Low-dimensional couplings for Bayesian computation
Integration against an intractable probability measure is among the fundamental challenges of statistical inference, particularly in the Bayesian setting. A useful approach to this problem seeks a deterministic coupling of the measure of interest with a tractable "reference" measure (e.g., a standard Gaussian). This coupling is induced by a transport map, and enables direct simulation from the desired measure simply by evaluating the transport map at samples from the reference. Yet characterizing such a map---e.g., representing, constructing, and evaluating it---grows challenging in high dimensions.

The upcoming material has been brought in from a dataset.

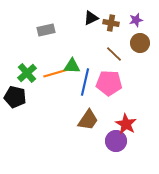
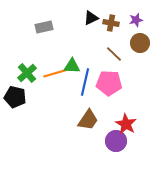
gray rectangle: moved 2 px left, 3 px up
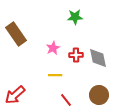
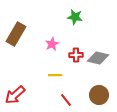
green star: rotated 14 degrees clockwise
brown rectangle: rotated 65 degrees clockwise
pink star: moved 1 px left, 4 px up
gray diamond: rotated 65 degrees counterclockwise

We will use the conditional independence structure of the target measure to establish the existence of certain low-dimensional couplings, induced by transport maps that are sparse or decomposable. We also describe conditions, common in Bayesian inverse problems, under which transport maps have a particular low-rank structure. Our analysis not only facilitates the construction of couplings in high-dimensional settings, but also suggests certain inference methodologies. For instance, in the context of nonlinear and non-Gaussian state space models, we will describe new variational algorithms for nonlinear smoothing and sequential parameter estimation. We will also outline a new class of nonlinear filters induced by local couplings, for inference in high-dimensional spatiotemporal processes with chaotic dynamics.
This is joint work with Alessio Spantini and Daniele Bigoni.